If you are using Microsoft Agent Framework for the MCP-facing layer, keep it at the edge of the application.

Do not bury MAF-specific concepts inside the registry service.

Do not make RepoRegistryService depend on how tool calls are transported.

Do not make the Git reader depend on agent concepts at all.

The framework should host and expose the tools. The registry should answer questions. That is it.

Once those responsibilities get mixed together, the server becomes harder to test and harder to trust.

Why This Is Better Than a Bigger Workspace File

Some teams try to solve this problem by putting more and more information into a workspace markdown file.

That helps until it does not.

The static file can tell you what is supposed to exist. It cannot reliably tell you what is true right now.

A dedicated MCP server is better for exactly that reason. It answers runtime questions from live state.

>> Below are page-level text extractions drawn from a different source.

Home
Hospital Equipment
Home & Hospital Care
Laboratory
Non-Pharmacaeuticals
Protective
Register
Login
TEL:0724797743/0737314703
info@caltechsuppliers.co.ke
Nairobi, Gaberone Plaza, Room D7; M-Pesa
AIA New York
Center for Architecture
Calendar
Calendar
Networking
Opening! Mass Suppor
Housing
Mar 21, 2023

That is what an agent needs when it is planning edits across several repos.

Keep the Registry Scope Disciplined

Even with a dedicated server, I would keep the scope tight.

The registry should know:

repo identity
repo path
declared dependencies
live Git state
a small number of high-value search operations

It should not try to become CI, release orchestration, package management, and code review all at once.

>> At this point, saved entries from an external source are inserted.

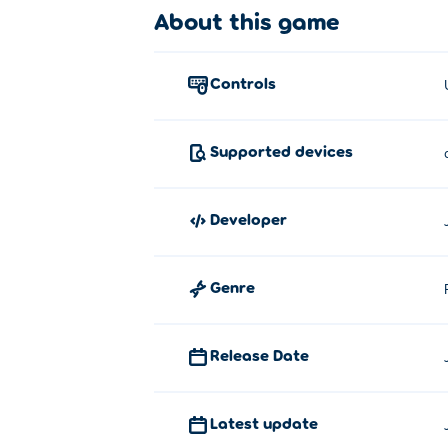
About this game
Use your mouse to aim your bombs and fly 
hint:
Sometimes a level requires a fast respo
controls
About the creator:
Bombhopper.io was created by Julien Mour
Supported devices
cave in the mountains near Grenoble.
developer
Genre
Release Date
Latest update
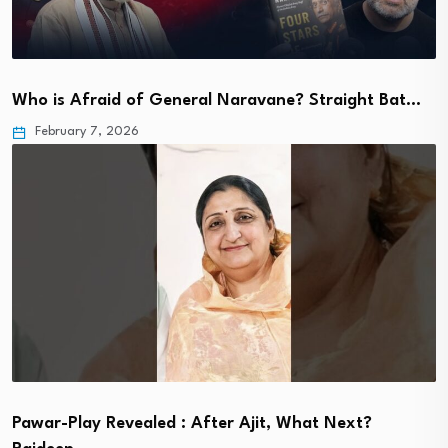
Who is Afraid of General Naravane? Straight Bat…
February 7, 2026
Pawar-Play Revealed : After Ajit, What Next?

Useful tools usually get brittle when they stop respecting their own boundary.

Closing Thought

For human-driven workflows, a console helper can be enough for a while.

For agent-driven workflows, I think the better endpoint is a dedicated MCP server.

That gives GitHub Copilot CLI a clean way to ask the questions that actually matter in a multi-repo workspace: what exists, what changed, what depends on what, and where the risky edges are.

If you keep the server thin, the registry logic deterministic, and the tool surface small, the whole setup stays understandable.

That is the real goal.

Not a flashy agent demo. Just a repo registry that answers the right questions, in the right place, with live data, through a server shape the rest of the tooling stack can actually use.

So if the question is which one to use, my answer is simple.

Use the workspace approach first. Add per-service instructions next. Add the repo registry when the missing piece is live discovery.

That gives you the right foundation, the right guardrails, and then the right tool layer.